Check every line of the entries for "только", and copy the lines that hold it.

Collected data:

_____

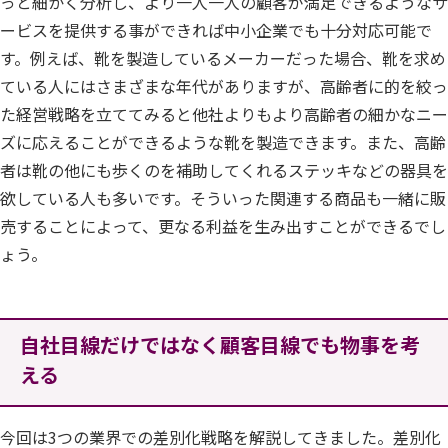
っと細かく分析し、より一人一人の顧客が満足できるようなサ
ービスを提供する事ができれば中小企業でも十分対応可能で
す。例えば、靴を製造しているメーカーだった場合、靴を求め
ている人にはさまざまな年代がありますが、高齢者に的を絞っ
た経営戦略を立ててみると他社よりもより高齢者の細かなニー
ズに応えることができるような靴を製造できます。また、高齢
者は靴の他にも歩くのを補助してくれるステッキなどの器具を
欲している人も多いです。そういった関連する商品も一緒に販
売することによって、更なる利益を生み出すことができるでし
ょう。
自社目線だけではなく顧客目線でも物事を考
える
今回は3つの業界での差別化戦略を解説してきました。差別化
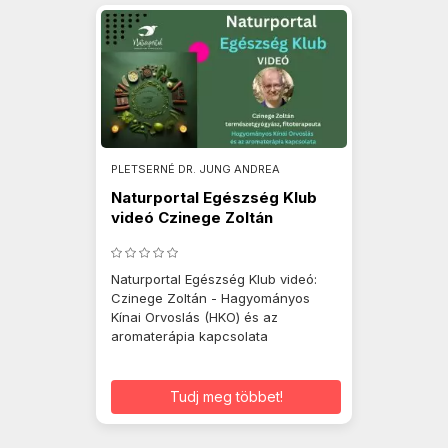
PLETSERNÉ DR. JUNG ANDREA
Naturportal Egészség Klub
videó Czinege Zoltán
Naturportal Egészség Klub videó:
Czinege Zoltán - Hagyományos
Kínai Orvoslás (HKO) és az
aromaterápia kapcsolata
Tudj meg többet!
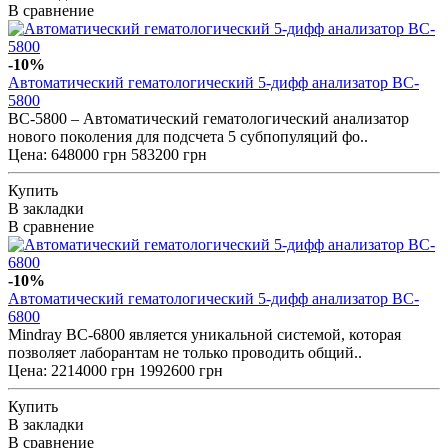
В сравнение
-10%
Автоматический гематологический 5-дифф анализатор BC-
5800
BC-5800 – Автоматический гематологический анализатор
нового поколения для подсчета 5 субпопуляций фо..
Цена:
648000 грн
583200 грн
Купить
В закладки
В сравнение
-10%
Автоматический гематологический 5-дифф анализатор BC-
6800
Mindray BC-6800 является уникальной системой, которая
позволяет лаборантам не только проводить общий..
Цена:
2214000 грн
1992600 грн
Купить
В закладки
В сравнение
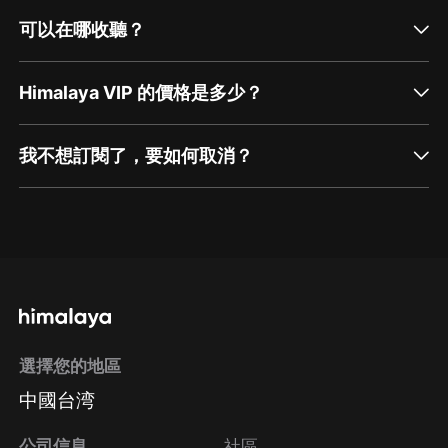
可以在哪收聽？
Himalaya VIP 的價格是多少？
我不想訂閱了，要如何取消？
通過網頁端訂閱如何取消？
點擊這裡
通過手機端訂閱如何取消？
選擇您的地區
Apple Store取消訂閱
中國台湾
方法
Google Play取消訂閱方法
公司信息
社區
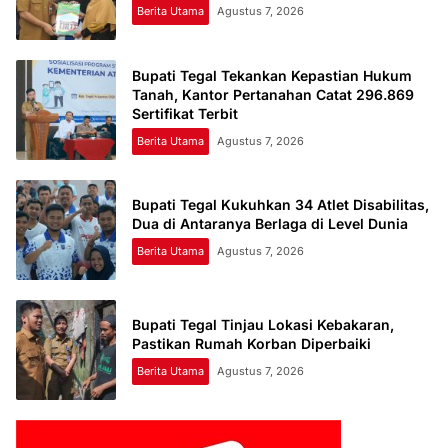
Berita Utama
Agustus 7, 2026
Bupati Tegal Tekankan Kepastian Hukum
Tanah, Kantor Pertanahan Catat 296.869
Sertifikat Terbit
Berita Utama
Agustus 7, 2026
Bupati Tegal Kukuhkan 34 Atlet Disabilitas,
Dua di Antaranya Berlaga di Level Dunia
Berita Utama
Agustus 7, 2026
Bupati Tegal Tinjau Lokasi Kebakaran,
Pastikan Rumah Korban Diperbaiki
Berita Utama
Agustus 7, 2026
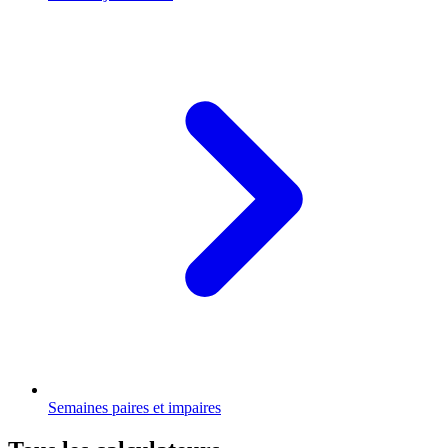
Semaines paires et impaires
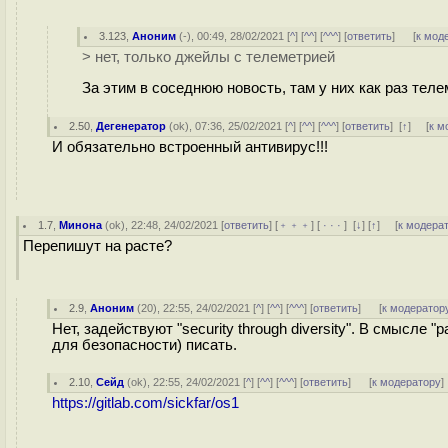
3.123
,
Аноним
(
-
), 00:49, 28/02/2021 [
^
] [
^^
] [
^^^
] [
ответить
]
[
к мод
> нет, только джейлы с телеметрией
За этим в соседнюю новость, там у них как раз тел
2.50
,
Дегенератор
(
ok
), 07:36, 25/02/2021 [
^
] [
^^
] [
^^^
] [
ответить
]
[
↑
] [
к м
И обязательно встроенный антивирус!!!
1.7
,
Минона
(
ok
), 22:48, 24/02/2021 [
ответить
] [
﹢﹢﹢
] [
· · ·
]
[
↓
] [
↑
] [
к модера
Перепишут на расте?
2.9
,
Аноним
(
20
), 22:55, 24/02/2021 [
^
] [
^^
] [
^^^
] [
ответить
]
[
к модератор
Нет, задействуют "security through diversity". В смысле
для безопасности) писать.
2.10
,
Сейд
(
ok
), 22:55, 24/02/2021 [
^
] [
^^
] [
^^^
] [
ответить
]
[
к модератору
]
https://gitlab.com/sickfar/os1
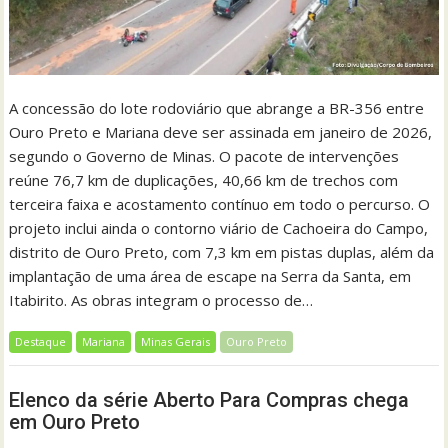
A concessão do lote rodoviário que abrange a BR-356 entre
Ouro Preto e Mariana deve ser assinada em janeiro de 2026,
segundo o Governo de Minas. O pacote de intervenções
reúne 76,7 km de duplicações, 40,66 km de trechos com
terceira faixa e acostamento contínuo em todo o percurso. O
projeto inclui ainda o contorno viário de Cachoeira do Campo,
distrito de Ouro Preto, com 7,3 km em pistas duplas, além da
implantação de uma área de escape na Serra da Santa, em
Itabirito. As obras integram o processo de…
Destaque
Mariana
Minas Gerais
Ouro Preto
Elenco da série Aberto Para Compras chega
em Ouro Preto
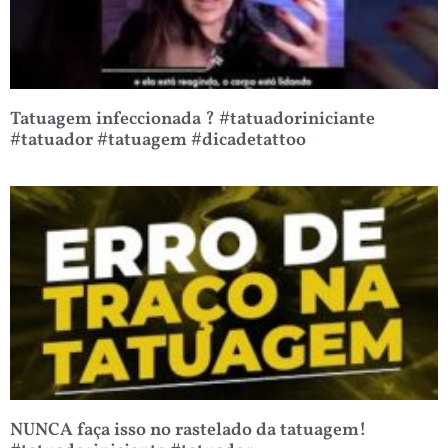
Tatuagem infeccionada ? #tatuadoriniciante
#tatuador #tatuagem #dicadetattoo
NUNCA faça isso no rastelado da tatuagem!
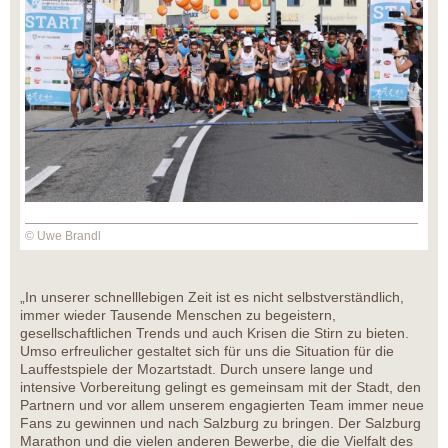
© Uwe Brandl
„In unserer schnelllebigen Zeit ist es nicht selbstverständlich,
immer wieder Tausende Menschen zu begeistern,
gesellschaftlichen Trends und auch Krisen die Stirn zu bieten.
Umso erfreulicher gestaltet sich für uns die Situation für die
Lauffestspiele der Mozartstadt. Durch unsere lange und
intensive Vorbereitung gelingt es gemeinsam mit der Stadt, den
Partnern und vor allem unserem engagierten Team immer neue
Fans zu gewinnen und nach Salzburg zu bringen. Der Salzburg
Marathon und die vielen anderen Bewerbe, die die Vielfalt des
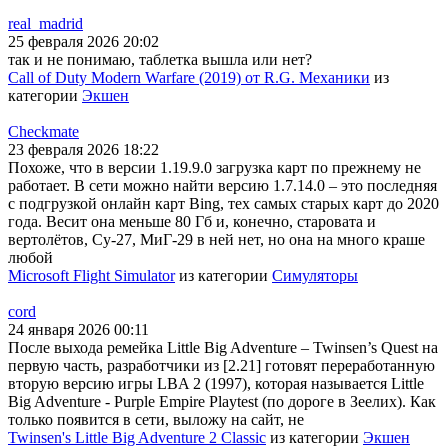
real_madrid
25 февраля 2026 20:02
так и не понимаю, таблетка вышла или нет?
Call of Duty Modern Warfare (2019) от R.G. Механики
из
категории
Экшен
Checkmate
23 февраля 2026 18:22
Похоже, что в версии 1.19.9.0 загрузка карт по прежнему не
работает. В сети можно найти версию 1.7.14.0 – это последняя
с подгрузкой онлайн карт Bing, тех самых старых карт до 2020
года. Весит она меньше 80 Гб и, конечно, старовата и
вертолётов, Су-27, МиГ-29 в ней нет, но она на много краше
любой
Microsoft Flight Simulator
из категории
Симуляторы
cord
24 января 2026 00:11
После выхода ремейка Little Big Adventure – Twinsen’s Quest на
первую часть, разработчики из [2.21] готовят переработанную
вторую версию игры LBA 2 (1997), которая называется Little
Big Adventure - Purple Empire Playtest (по дороге в Зеелих). Как
только появится в сети, выложу на сайт, не
Twinsen's Little Big Adventure 2 Classic
из категории
Экшен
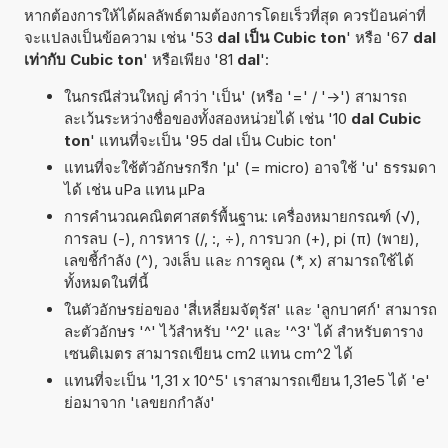
หากต้องการให้ได้ผลลัพธ์ตามต้องการโดยเร็วที่สุด ควรป้อนค่าที่
จะแปลงเป็นข้อความ เช่น '53
dal เป็น Cubic ton
' หรือ '67
dal
เท่ากับ Cubic ton
' หรือเพียง '81
dal
':
ในกรณีส่วนใหญ่ คำว่า 'เป็น' (หรือ '=' / '->') สามารถ
ละเว้นระหว่างชื่อของทั้งสองหน่วยได้ เช่น '10
dal Cubic
ton
' แทนที่จะเป็น '95 dal เป็น Cubic ton'
แทนที่จะใช้ตัวอักษรกรีก 'µ' (= micro) อาจใช้ 'u' ธรรมดา
ได้ เช่น uPa แทน µPa
การคำนวณคณิตศาสตร์พื้นฐาน: เครื่องหมายกรณฑ์ (√),
การลบ (-), การหาร (/, :, ÷), การบวก (+), pi (π) (พาย),
เลขชี้กำลัง (^), วงเล็บ และ การคูณ (*, x) สามารถใช้ได้
ทั้งหมดในที่นี้
ในตัวอักษรย่อของ 'สี่เหลี่ยมจัตุรัส' และ 'ลูกบาศก์' สามารถ
ละตัวอักษร '^' ไว้สำหรับ '^2' และ '^3' ได้ สำหรับตาราง
เซนติเมตร สามารถเขียน cm2 แทน cm^2 ได้
แทนที่จะเป็น '1,31 x 10^5' เราสามารถเขียน 1,31e5 ได้ 'e'
ย่อมาจาก 'เลขยกกำลัง'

_____

### Completed exercise
позволяет лаборантам не только проводить общий..
> нет, только джейлы с телеметрией
только появится в сети, выложу на сайт, не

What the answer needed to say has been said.